The easy way is to install the whole library and engines.
pip install modin[all]
You can just intall Modin dependencies and ray to run Modin on Ray.
pip install modin[ray]
Or just install Modin dependencies and Dask to run on Dask.
pip install modin[dask]
Or just install Modin dependencies and unidist to run on unidist.
pip install modin[unidist]
To continue using your existing pandas code, just replace the line import pandas as pd
with import modin.pandas as pd
.
# import pandas as pd
import modin.pandas as pd
Modin also allows you to specify which engine to use for computation with environment variable MODIN_ENGINE
within a notebook/interpreter before you import Modin.
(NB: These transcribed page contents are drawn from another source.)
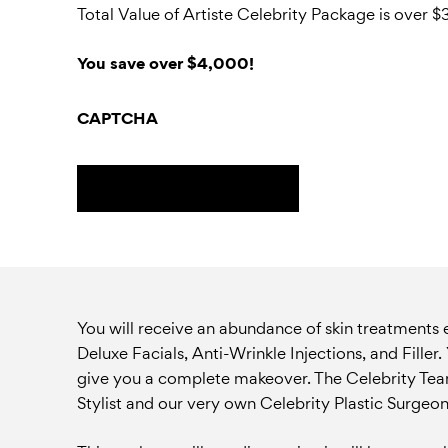
Total Value of Artiste Celebrity Package is over
You save over $4,000!
CAPTCHA
You will receive an abundance of skin treatments
Deluxe Facials, Anti-Wrinkle Injections, and Fille
give you a complete makeover. The Celebrity Team 
Stylist and our very own Celebrity Plastic Surgeon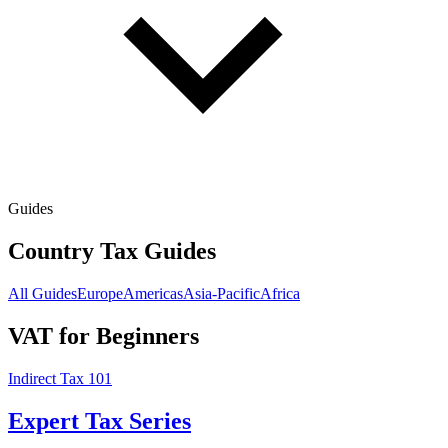
Guides
Country Tax Guides
All Guides
Europe
Americas
Asia-Pacific
Africa
VAT for Beginners
Indirect Tax 101
Expert Tax Series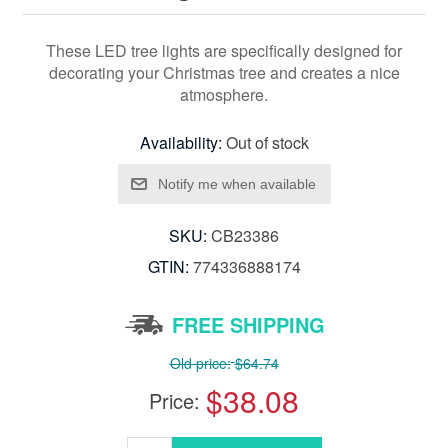
These LED tree lights are specifically designed for
decorating your Christmas tree and creates a nice
atmosphere.
Availability:
Out of stock
SKU:
CB23386
GTIN:
774336888174
FREE SHIPPING
Old price:
$64.74
$38.08
Price: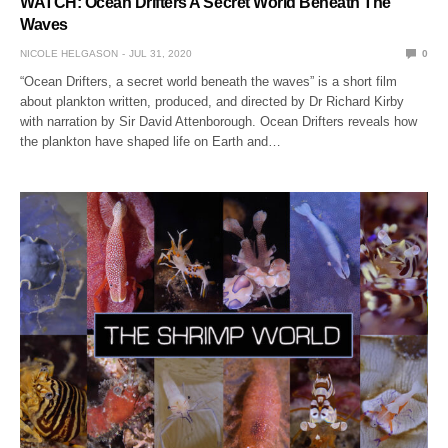
WATCH: Ocean Drifters A Secret World Beneath The
Waves
NICOLE HELGASON
JUL 31, 2020
0
“Ocean Drifters, a secret world beneath the waves” is a short film
about plankton written, produced, and directed by Dr Richard Kirby
with narration by Sir David Attenborough. Ocean Drifters reveals how
the plankton have shaped life on Earth and…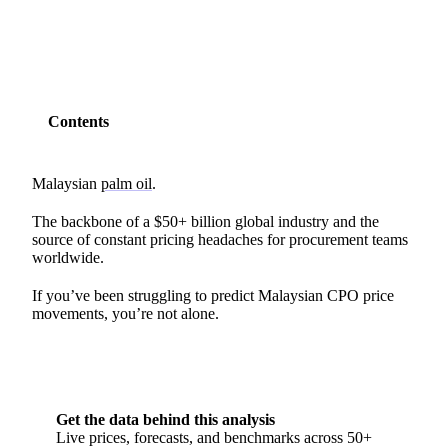
Contents
Malaysian
palm oil
.
The backbone of a $50+ billion global industry and the
source of constant pricing headaches for procurement teams
worldwide.
If you’ve been struggling to predict Malaysian CPO price
movements, you’re not alone.
Get the data behind this analysis
Live prices, forecasts, and benchmarks across 50+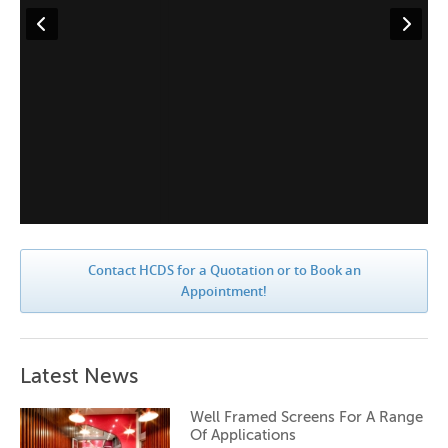
Contact HCDS for a Quotation or to Book an
Appointment!
Latest News
Well Framed Screens For A Range
Of Applications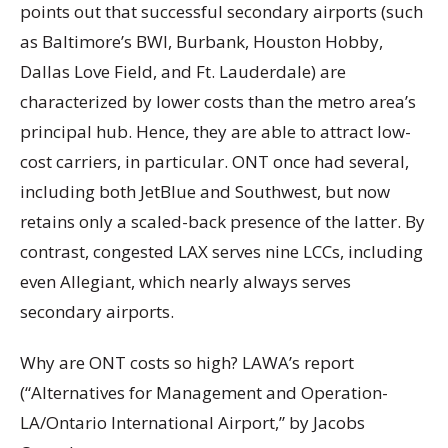
points out that successful secondary airports (such
as Baltimore’s BWI, Burbank, Houston Hobby,
Dallas Love Field, and Ft. Lauderdale) are
characterized by lower costs than the metro area’s
principal hub. Hence, they are able to attract low-
cost carriers, in particular. ONT once had several,
including both JetBlue and Southwest, but now
retains only a scaled-back presence of the latter. By
contrast, congested LAX serves nine LCCs, including
even Allegiant, which nearly always serves
secondary airports.
Why are ONT costs so high? LAWA’s report
(“Alternatives for Management and Operation-
LA/Ontario International Airport,” by Jacobs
Don't run it now, and we will run it when we use it, say in the examples 5 and 6 below.
import os
os.environ["MODIN_ENGINE"] = "ray" # Modin uses Ray
os.environ["MODIN_ENGINE"] = "dask" # Modin uses Dask
os.environ["MODIN_ENGINE"] = "unidist" # Modin will use Unidist
os.environ["UNIDIST_BACKEND"] = "mpi" # Unidist will use MPI backend
The second method is to use modin_cfg
or unidist_cfg
methods.
import modin.config as modin_cfg
import unidist.config as unidist_cfg
modin_cfg.Engine.put("ray") # Modin will use Ray
modin_cfg.Engine.put("dask") # Modin will use Dask
modin_cfg.Engine.put('unidist') # Modin will use Unidist
unidist_cfg.Backend.put('mpi') # Unidist will use MPI backend
To compare the speed of reading data using Pandas, Modin, Modin(Ray) and Modin(Dask), we use the time module of the standard Python library to calculate the data loading time. You can also use %time
or %%time
instead in the Jupyter notebook to show the time of running a code snippet.
We will use three .csv
files in the yellow_taxi_data
folder in the current working directory.
import glob
path = './yellow_taxi_data'
files = glob.glob(path + "/*.csv")
files
['./yellow_taxi_data\\yellow_tripdata_2019-01.csv', './yellow_taxi_data\\yellow_tripdata_2019-02.csv', './yellow_taxi_data\\yellow_tripdata_2019-03.csv']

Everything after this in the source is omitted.